Lenin looks out over the Grønfjord from the centre of Barentsburg. Although he's been pulled down from most of the plinths he stood on, he's allowed to stay here — perhaps unsurprising, since Barentsburg's golden era was under the Soviet state. Now, there's an air of abandonment over this community.
Architecturally, Barentsburg is a piece of Russia in the Arctic. Although a few buildings survived World War II, and many wooden houses—now dilapidated—were built after the war, it is the Soviet concrete architecture of the 1970s and 1980s that dominates, making Barentsburg very unlike its neighbour Longyearbyen. Recent restoration work has brought the 21st century to Barentsburg, and schoolchildren have decorated many surfaces with murals to have something colourful to look at during the snowy months.
A complete community
Barentsburg's 350 inhabitants live in one communal apartment block. The 20 children attend one school. There is also a sports complex, complete with salt-water pool. On the edge of town is the small, octagonal, Russian-style Orthodox church.
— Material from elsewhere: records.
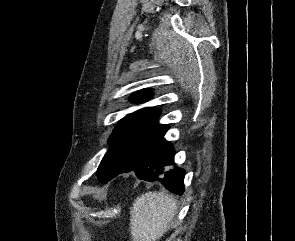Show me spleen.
Returning a JSON list of instances; mask_svg holds the SVG:
<instances>
[{
  "label": "spleen",
  "mask_w": 295,
  "mask_h": 241,
  "mask_svg": "<svg viewBox=\"0 0 295 241\" xmlns=\"http://www.w3.org/2000/svg\"><path fill=\"white\" fill-rule=\"evenodd\" d=\"M177 210V202L164 192H147L138 197L130 211L133 241H156L166 232Z\"/></svg>",
  "instance_id": "1"
}]
</instances>
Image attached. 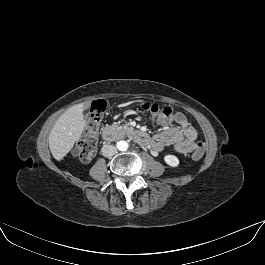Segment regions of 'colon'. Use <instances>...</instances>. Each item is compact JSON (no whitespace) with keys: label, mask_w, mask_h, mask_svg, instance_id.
<instances>
[{"label":"colon","mask_w":265,"mask_h":265,"mask_svg":"<svg viewBox=\"0 0 265 265\" xmlns=\"http://www.w3.org/2000/svg\"><path fill=\"white\" fill-rule=\"evenodd\" d=\"M105 103L101 100L94 101L90 111L86 116V131L83 138L76 144L73 153L83 162H89L97 149L98 145V130L105 112ZM141 108L158 118H173L176 120L184 119V115L171 107H161L155 103H142ZM203 148L196 149L192 157L199 160L203 157Z\"/></svg>","instance_id":"obj_1"}]
</instances>
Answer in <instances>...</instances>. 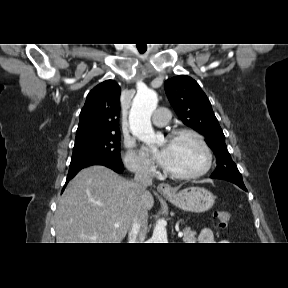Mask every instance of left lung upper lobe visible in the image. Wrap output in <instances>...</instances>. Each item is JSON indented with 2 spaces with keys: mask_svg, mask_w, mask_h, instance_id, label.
Returning a JSON list of instances; mask_svg holds the SVG:
<instances>
[{
  "mask_svg": "<svg viewBox=\"0 0 288 288\" xmlns=\"http://www.w3.org/2000/svg\"><path fill=\"white\" fill-rule=\"evenodd\" d=\"M167 97L178 117L189 127L206 137L208 146L217 158L212 178L243 183L241 174L233 162L225 144V136L215 117L211 103L199 84L186 75L165 81Z\"/></svg>",
  "mask_w": 288,
  "mask_h": 288,
  "instance_id": "5c2ea615",
  "label": "left lung upper lobe"
}]
</instances>
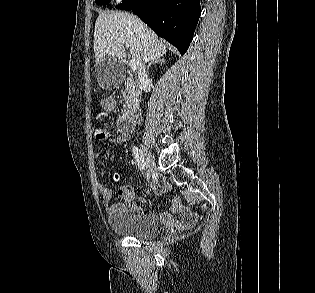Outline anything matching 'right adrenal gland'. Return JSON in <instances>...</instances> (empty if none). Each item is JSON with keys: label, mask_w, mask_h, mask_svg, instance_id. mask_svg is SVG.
<instances>
[{"label": "right adrenal gland", "mask_w": 315, "mask_h": 293, "mask_svg": "<svg viewBox=\"0 0 315 293\" xmlns=\"http://www.w3.org/2000/svg\"><path fill=\"white\" fill-rule=\"evenodd\" d=\"M164 60L163 59H158V60H155V61H150L149 63H148V65H147V73H148V71H149V68L151 67V65L152 64H156V63H158V62H163Z\"/></svg>", "instance_id": "2a0ac1e0"}]
</instances>
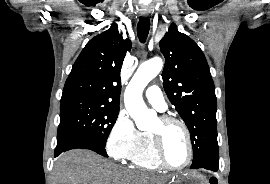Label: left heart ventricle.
I'll return each mask as SVG.
<instances>
[{
    "label": "left heart ventricle",
    "mask_w": 270,
    "mask_h": 184,
    "mask_svg": "<svg viewBox=\"0 0 270 184\" xmlns=\"http://www.w3.org/2000/svg\"><path fill=\"white\" fill-rule=\"evenodd\" d=\"M151 132L162 134L164 154L169 164L181 166L186 161L188 155L186 137L178 125L163 126L158 119Z\"/></svg>",
    "instance_id": "left-heart-ventricle-1"
}]
</instances>
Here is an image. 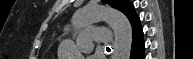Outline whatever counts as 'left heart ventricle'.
I'll use <instances>...</instances> for the list:
<instances>
[{"instance_id":"left-heart-ventricle-1","label":"left heart ventricle","mask_w":193,"mask_h":59,"mask_svg":"<svg viewBox=\"0 0 193 59\" xmlns=\"http://www.w3.org/2000/svg\"><path fill=\"white\" fill-rule=\"evenodd\" d=\"M79 51H80V53H81L82 55H85V54L88 53V49H79Z\"/></svg>"}]
</instances>
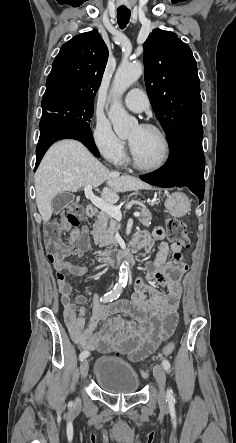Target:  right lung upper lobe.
I'll list each match as a JSON object with an SVG mask.
<instances>
[{
	"mask_svg": "<svg viewBox=\"0 0 236 443\" xmlns=\"http://www.w3.org/2000/svg\"><path fill=\"white\" fill-rule=\"evenodd\" d=\"M108 60V48L97 30L63 44L47 78L42 102L57 96L92 101Z\"/></svg>",
	"mask_w": 236,
	"mask_h": 443,
	"instance_id": "right-lung-upper-lobe-1",
	"label": "right lung upper lobe"
}]
</instances>
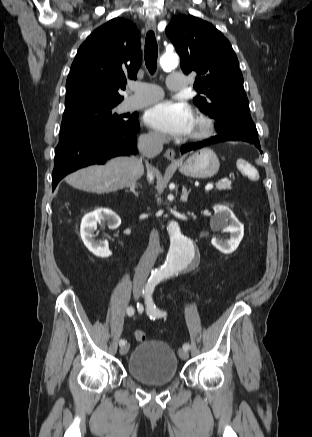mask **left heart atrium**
Here are the masks:
<instances>
[{"instance_id": "obj_1", "label": "left heart atrium", "mask_w": 312, "mask_h": 437, "mask_svg": "<svg viewBox=\"0 0 312 437\" xmlns=\"http://www.w3.org/2000/svg\"><path fill=\"white\" fill-rule=\"evenodd\" d=\"M145 122L159 132L172 136H185L194 128L191 109L184 103L163 101L145 114Z\"/></svg>"}]
</instances>
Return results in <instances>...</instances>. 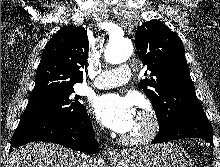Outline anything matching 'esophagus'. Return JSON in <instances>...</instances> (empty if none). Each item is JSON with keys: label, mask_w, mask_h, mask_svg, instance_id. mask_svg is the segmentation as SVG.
<instances>
[{"label": "esophagus", "mask_w": 220, "mask_h": 167, "mask_svg": "<svg viewBox=\"0 0 220 167\" xmlns=\"http://www.w3.org/2000/svg\"><path fill=\"white\" fill-rule=\"evenodd\" d=\"M104 155L109 160L116 161L120 159V154L115 149H113L111 146L108 145L105 147Z\"/></svg>", "instance_id": "34e87169"}]
</instances>
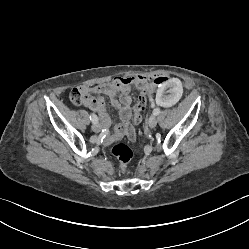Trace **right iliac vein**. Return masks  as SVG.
Instances as JSON below:
<instances>
[{
  "mask_svg": "<svg viewBox=\"0 0 249 249\" xmlns=\"http://www.w3.org/2000/svg\"><path fill=\"white\" fill-rule=\"evenodd\" d=\"M92 130L98 133L100 131V126L97 123H93Z\"/></svg>",
  "mask_w": 249,
  "mask_h": 249,
  "instance_id": "1",
  "label": "right iliac vein"
}]
</instances>
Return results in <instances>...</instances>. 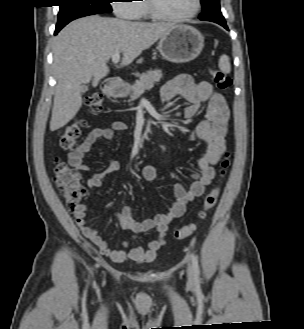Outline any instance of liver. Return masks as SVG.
I'll return each instance as SVG.
<instances>
[{
	"mask_svg": "<svg viewBox=\"0 0 304 329\" xmlns=\"http://www.w3.org/2000/svg\"><path fill=\"white\" fill-rule=\"evenodd\" d=\"M172 27L170 23L131 22L99 15L74 20L64 27L53 45L57 85L50 130L56 131L74 118L83 102L82 84L93 79L96 86L109 73L107 62L113 54L122 53L121 65H128Z\"/></svg>",
	"mask_w": 304,
	"mask_h": 329,
	"instance_id": "1",
	"label": "liver"
}]
</instances>
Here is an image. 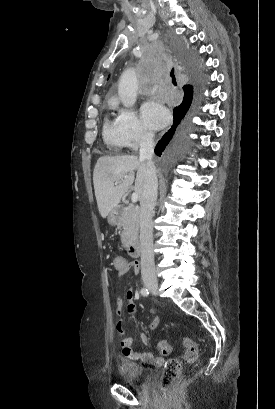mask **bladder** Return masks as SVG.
<instances>
[{
	"label": "bladder",
	"instance_id": "1",
	"mask_svg": "<svg viewBox=\"0 0 275 409\" xmlns=\"http://www.w3.org/2000/svg\"><path fill=\"white\" fill-rule=\"evenodd\" d=\"M116 370L118 379L122 383L137 390L143 389L146 382H152L155 379L153 368H147L132 361H119Z\"/></svg>",
	"mask_w": 275,
	"mask_h": 409
}]
</instances>
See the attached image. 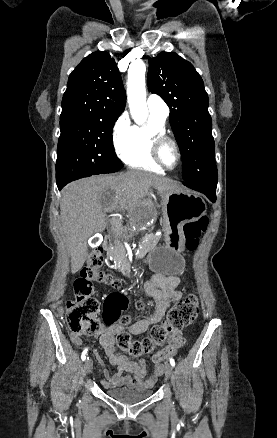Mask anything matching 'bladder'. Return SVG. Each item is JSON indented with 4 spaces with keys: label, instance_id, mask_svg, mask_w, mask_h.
I'll return each instance as SVG.
<instances>
[{
    "label": "bladder",
    "instance_id": "1",
    "mask_svg": "<svg viewBox=\"0 0 277 438\" xmlns=\"http://www.w3.org/2000/svg\"><path fill=\"white\" fill-rule=\"evenodd\" d=\"M151 394V389H133L126 387H112L106 391V395L109 398L122 404H136L142 402Z\"/></svg>",
    "mask_w": 277,
    "mask_h": 438
}]
</instances>
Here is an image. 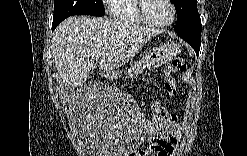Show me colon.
<instances>
[{
    "instance_id": "obj_1",
    "label": "colon",
    "mask_w": 247,
    "mask_h": 156,
    "mask_svg": "<svg viewBox=\"0 0 247 156\" xmlns=\"http://www.w3.org/2000/svg\"><path fill=\"white\" fill-rule=\"evenodd\" d=\"M186 69V59L184 56H176L170 65L166 68L164 74V87L167 94L173 97L177 94L176 74L183 72ZM151 114L147 116V129L144 130L143 135L147 139L157 137L159 130H162L164 118L167 117L165 110L162 107H151Z\"/></svg>"
}]
</instances>
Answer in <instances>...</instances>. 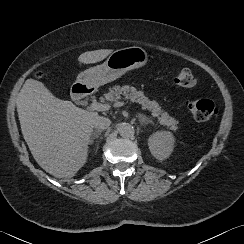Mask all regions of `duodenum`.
<instances>
[{
  "label": "duodenum",
  "instance_id": "410a0bca",
  "mask_svg": "<svg viewBox=\"0 0 244 244\" xmlns=\"http://www.w3.org/2000/svg\"><path fill=\"white\" fill-rule=\"evenodd\" d=\"M91 90L88 86L83 84H76L72 89V96L76 101H86L89 98V92Z\"/></svg>",
  "mask_w": 244,
  "mask_h": 244
}]
</instances>
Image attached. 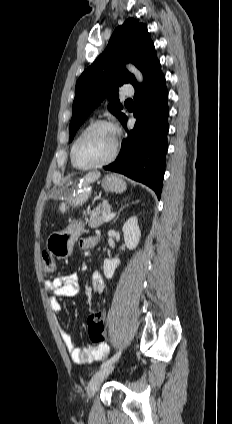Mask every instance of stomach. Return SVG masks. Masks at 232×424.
Masks as SVG:
<instances>
[{
    "mask_svg": "<svg viewBox=\"0 0 232 424\" xmlns=\"http://www.w3.org/2000/svg\"><path fill=\"white\" fill-rule=\"evenodd\" d=\"M105 191L123 193L127 189L126 182L116 176L107 175L101 183ZM66 189H61L59 194H63ZM84 232V223L74 222L64 231L52 232L46 240V248L51 255L57 259H65L72 253L75 241Z\"/></svg>",
    "mask_w": 232,
    "mask_h": 424,
    "instance_id": "obj_1",
    "label": "stomach"
}]
</instances>
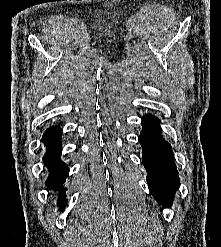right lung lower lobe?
<instances>
[{
	"mask_svg": "<svg viewBox=\"0 0 221 247\" xmlns=\"http://www.w3.org/2000/svg\"><path fill=\"white\" fill-rule=\"evenodd\" d=\"M61 134L62 131L58 126L50 127L43 135L42 141L47 146V152L44 157V162L50 171V176L47 179V186L51 189L61 191L59 205L65 207L66 200L64 199L63 183L68 176V166L61 162Z\"/></svg>",
	"mask_w": 221,
	"mask_h": 247,
	"instance_id": "98d812e1",
	"label": "right lung lower lobe"
}]
</instances>
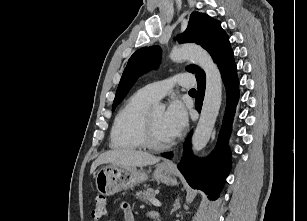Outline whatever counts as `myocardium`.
<instances>
[{
  "label": "myocardium",
  "mask_w": 307,
  "mask_h": 221,
  "mask_svg": "<svg viewBox=\"0 0 307 221\" xmlns=\"http://www.w3.org/2000/svg\"><path fill=\"white\" fill-rule=\"evenodd\" d=\"M141 142L143 147H146L152 151H162L171 146V141L159 143L154 138V129L152 123V111L148 110L144 116L142 130H141Z\"/></svg>",
  "instance_id": "1"
}]
</instances>
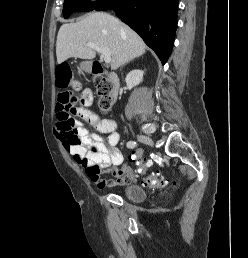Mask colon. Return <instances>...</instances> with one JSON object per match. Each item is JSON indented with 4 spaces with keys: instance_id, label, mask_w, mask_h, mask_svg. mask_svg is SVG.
<instances>
[{
    "instance_id": "obj_1",
    "label": "colon",
    "mask_w": 248,
    "mask_h": 258,
    "mask_svg": "<svg viewBox=\"0 0 248 258\" xmlns=\"http://www.w3.org/2000/svg\"><path fill=\"white\" fill-rule=\"evenodd\" d=\"M59 74H58V85L62 88H65L69 85L70 82V70L64 65L60 64L58 66ZM94 86L96 88L99 100L98 106L103 112H107L110 110L113 100H112V84L108 78L103 75L95 76L93 79ZM81 88V85L77 81H73L71 83V89L65 91L61 94V97L57 103L56 111L58 118V125L61 127L62 131L65 133L67 138L73 142H78V136L74 128V120L72 118V114L74 112V106L77 104V95ZM142 148H137L136 151H132L129 159L132 165L131 172L134 175H141L142 183L149 188H160L164 187L166 184L165 179L161 176L159 172H153L150 174H143V171L148 170V164L143 163V152ZM97 149L92 146V153H96ZM87 174L94 180L99 179L98 176V168L96 165H92L86 168Z\"/></svg>"
}]
</instances>
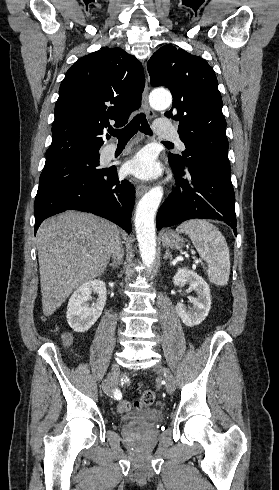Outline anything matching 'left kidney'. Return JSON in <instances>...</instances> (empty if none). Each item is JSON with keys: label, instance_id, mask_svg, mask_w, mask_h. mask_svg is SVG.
I'll use <instances>...</instances> for the list:
<instances>
[{"label": "left kidney", "instance_id": "obj_1", "mask_svg": "<svg viewBox=\"0 0 279 490\" xmlns=\"http://www.w3.org/2000/svg\"><path fill=\"white\" fill-rule=\"evenodd\" d=\"M174 286H185L188 284L189 290H195L197 298L191 300L193 308H187L184 302H178L176 312L185 326H198L207 318L211 310L210 288L196 272L188 268H179L173 278Z\"/></svg>", "mask_w": 279, "mask_h": 490}]
</instances>
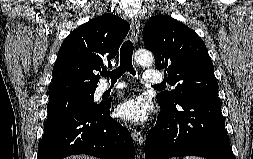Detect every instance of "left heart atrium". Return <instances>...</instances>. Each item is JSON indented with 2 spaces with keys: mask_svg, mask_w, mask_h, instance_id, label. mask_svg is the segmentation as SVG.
I'll list each match as a JSON object with an SVG mask.
<instances>
[{
  "mask_svg": "<svg viewBox=\"0 0 253 159\" xmlns=\"http://www.w3.org/2000/svg\"><path fill=\"white\" fill-rule=\"evenodd\" d=\"M117 115L128 122L142 124L149 116V105L141 96L123 101L117 107Z\"/></svg>",
  "mask_w": 253,
  "mask_h": 159,
  "instance_id": "obj_1",
  "label": "left heart atrium"
}]
</instances>
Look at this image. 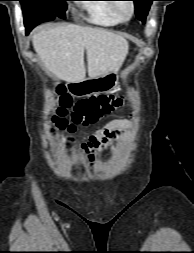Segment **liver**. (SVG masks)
Segmentation results:
<instances>
[{"mask_svg": "<svg viewBox=\"0 0 194 253\" xmlns=\"http://www.w3.org/2000/svg\"><path fill=\"white\" fill-rule=\"evenodd\" d=\"M32 42L45 69L69 83L86 77L85 50L88 76L94 78L118 71L129 49L127 40L121 35L74 24L39 27Z\"/></svg>", "mask_w": 194, "mask_h": 253, "instance_id": "liver-1", "label": "liver"}]
</instances>
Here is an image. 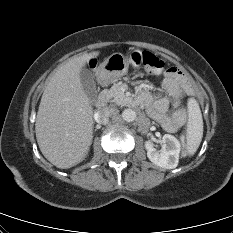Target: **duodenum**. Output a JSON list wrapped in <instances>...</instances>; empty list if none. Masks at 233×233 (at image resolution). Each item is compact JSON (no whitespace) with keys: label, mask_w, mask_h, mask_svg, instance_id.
Returning <instances> with one entry per match:
<instances>
[{"label":"duodenum","mask_w":233,"mask_h":233,"mask_svg":"<svg viewBox=\"0 0 233 233\" xmlns=\"http://www.w3.org/2000/svg\"><path fill=\"white\" fill-rule=\"evenodd\" d=\"M102 81L104 82L103 79H102ZM107 100H108L107 94L106 93H100L97 100H96V107L99 108V109L105 107L106 104H107Z\"/></svg>","instance_id":"1"}]
</instances>
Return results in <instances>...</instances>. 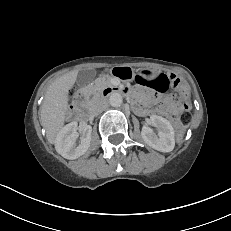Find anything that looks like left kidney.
Here are the masks:
<instances>
[{
  "label": "left kidney",
  "mask_w": 231,
  "mask_h": 231,
  "mask_svg": "<svg viewBox=\"0 0 231 231\" xmlns=\"http://www.w3.org/2000/svg\"><path fill=\"white\" fill-rule=\"evenodd\" d=\"M148 124L158 129V135L152 128L145 125L141 131L144 142L160 152H171L175 146V134L171 123L161 116L152 115Z\"/></svg>",
  "instance_id": "5707ae66"
}]
</instances>
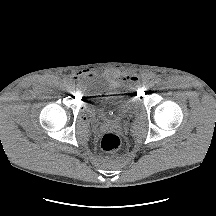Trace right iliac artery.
I'll return each mask as SVG.
<instances>
[{"label": "right iliac artery", "mask_w": 216, "mask_h": 216, "mask_svg": "<svg viewBox=\"0 0 216 216\" xmlns=\"http://www.w3.org/2000/svg\"><path fill=\"white\" fill-rule=\"evenodd\" d=\"M73 86H74V83L73 82H70L68 87L66 88L68 91L69 90H73Z\"/></svg>", "instance_id": "1"}]
</instances>
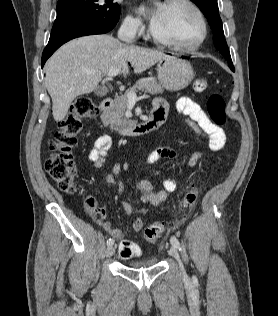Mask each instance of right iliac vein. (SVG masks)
<instances>
[{"mask_svg":"<svg viewBox=\"0 0 278 316\" xmlns=\"http://www.w3.org/2000/svg\"><path fill=\"white\" fill-rule=\"evenodd\" d=\"M114 253H115L114 246L113 245L108 246L107 249H106V256L107 257H111V256L114 255Z\"/></svg>","mask_w":278,"mask_h":316,"instance_id":"1","label":"right iliac vein"}]
</instances>
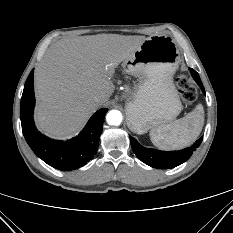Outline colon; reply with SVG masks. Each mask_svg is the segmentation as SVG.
<instances>
[{"instance_id": "5ec220e1", "label": "colon", "mask_w": 233, "mask_h": 233, "mask_svg": "<svg viewBox=\"0 0 233 233\" xmlns=\"http://www.w3.org/2000/svg\"><path fill=\"white\" fill-rule=\"evenodd\" d=\"M176 84L183 102L188 105L193 103L196 99V90L189 83L187 76L184 74H179L176 77Z\"/></svg>"}]
</instances>
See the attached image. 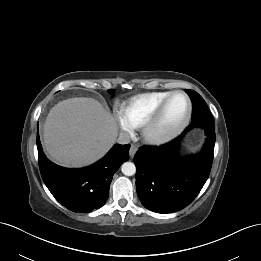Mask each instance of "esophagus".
Masks as SVG:
<instances>
[{"label": "esophagus", "instance_id": "obj_1", "mask_svg": "<svg viewBox=\"0 0 261 261\" xmlns=\"http://www.w3.org/2000/svg\"><path fill=\"white\" fill-rule=\"evenodd\" d=\"M136 151H137V147L135 145H131L130 150H129L130 157H133L135 155Z\"/></svg>", "mask_w": 261, "mask_h": 261}]
</instances>
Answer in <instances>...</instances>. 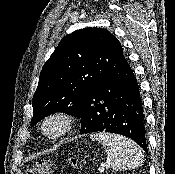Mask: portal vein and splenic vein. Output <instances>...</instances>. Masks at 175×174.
<instances>
[{"instance_id":"18ae733b","label":"portal vein and splenic vein","mask_w":175,"mask_h":174,"mask_svg":"<svg viewBox=\"0 0 175 174\" xmlns=\"http://www.w3.org/2000/svg\"><path fill=\"white\" fill-rule=\"evenodd\" d=\"M104 170H105V168H104L103 166L98 168V171H99L100 173L104 172Z\"/></svg>"}]
</instances>
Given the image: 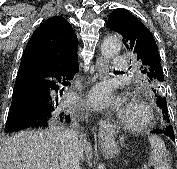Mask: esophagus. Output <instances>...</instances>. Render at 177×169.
Instances as JSON below:
<instances>
[{
    "instance_id": "34e87169",
    "label": "esophagus",
    "mask_w": 177,
    "mask_h": 169,
    "mask_svg": "<svg viewBox=\"0 0 177 169\" xmlns=\"http://www.w3.org/2000/svg\"><path fill=\"white\" fill-rule=\"evenodd\" d=\"M96 76L99 78H105L107 76L108 72V65L107 61L102 58L98 57L96 60ZM114 133L113 131V125L108 121V120H101L99 123V138L100 139H105L109 136H111Z\"/></svg>"
}]
</instances>
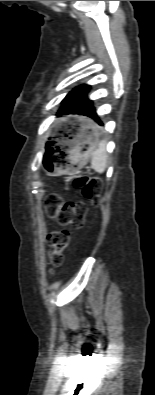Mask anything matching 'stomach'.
<instances>
[{"mask_svg":"<svg viewBox=\"0 0 155 395\" xmlns=\"http://www.w3.org/2000/svg\"><path fill=\"white\" fill-rule=\"evenodd\" d=\"M93 125H81L80 130L72 138H68L64 145L68 148L64 151L66 156L59 163L55 171L60 173H73L82 168L93 152L98 148V131ZM93 129V130H91Z\"/></svg>","mask_w":155,"mask_h":395,"instance_id":"stomach-1","label":"stomach"}]
</instances>
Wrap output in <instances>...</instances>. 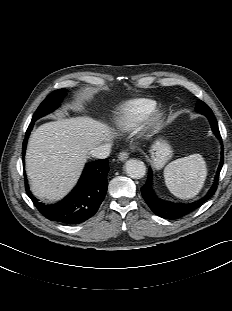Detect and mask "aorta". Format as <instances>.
<instances>
[{"label": "aorta", "mask_w": 232, "mask_h": 311, "mask_svg": "<svg viewBox=\"0 0 232 311\" xmlns=\"http://www.w3.org/2000/svg\"><path fill=\"white\" fill-rule=\"evenodd\" d=\"M126 174L134 179L144 177L146 173V166L144 162L137 159H130L125 163Z\"/></svg>", "instance_id": "aorta-1"}]
</instances>
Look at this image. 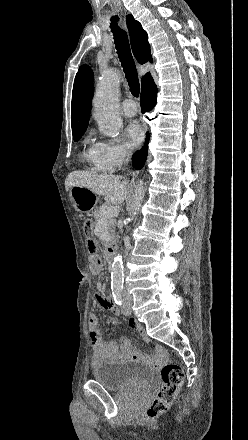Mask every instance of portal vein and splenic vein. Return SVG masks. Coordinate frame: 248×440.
I'll return each mask as SVG.
<instances>
[{"instance_id": "obj_1", "label": "portal vein and splenic vein", "mask_w": 248, "mask_h": 440, "mask_svg": "<svg viewBox=\"0 0 248 440\" xmlns=\"http://www.w3.org/2000/svg\"><path fill=\"white\" fill-rule=\"evenodd\" d=\"M119 213L118 209L114 206H108L102 210L103 217H115Z\"/></svg>"}]
</instances>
There is also a bar and a dining hall in the recently renovated Barentsburg Hotel, where all the inhabitants eat together.
Russian, Dutch, Soviet
Barentsburg was established by the Russian Empire in 1916. In 1920, the installation was sold to a Dutch company, who called the settlement Barentsburg. The Dutch invested heavily in the installation, but stopped operations in 1926 due to a lack of funds. In 1932, Barentsburg was bought by the Soviet company Arktigugol, who still run the site today.
War and model Soviet outpost
In 1941, during World War II, the Soviet inhabitants were evacuated to Arkhangelsk, and in 1943, all of the buildings caught fire during the German battleship Tirpitz's raid on Svalbard. After the war, Barentsburg was rebuilt as a model Soviet outpost, and the community was operating again from the early 1950s.
The good years
People were clamouring to come here on a two-year contract, so only model Soviet workers were lucky enough to be sent. It became a family community, unlike the all-male enclave of Longyearbyen. The community of over 1000 people produced their own milk, eggs and vegetables. In the 1970s and 1980s, most of the buildings were renovated and two-storey wooden houses were replaced by concrete architecture. The Soviet presence was due more to geopolitical interests than a need for coal.
Decline and disaster
When the Soviet Union collapsed, Russia reduced its presence on the archipelago dramatically. Pyramiden, the largest settlement, was completely shut down. In Barentsburg, the population shrank from over 1000 to 350. In 1996, a Russian plane with 141 people on board crashed into the Operafjell mountain when landing at the airport in Longyearbyen. There were no survivors. A year later, 23 workers died in an explosion in the coal mine.
Getting to Barentsburg
Since Barentsburg has no roads or airport, the only realistic way to get there is on an organised trip. In the summer, various boat trips from Longyearbyen can take you there across the Isfjord. You then climb 140 steps from the harbour up to the little main street. Many snowmobile trips visit the town in winter. Trips usually include a guided tour by local guides, lunch and time to wander round on your own and pop into the souvenir shop. There is also a small museum with exhibitions about geology and about the long Russian presence on the archipelago.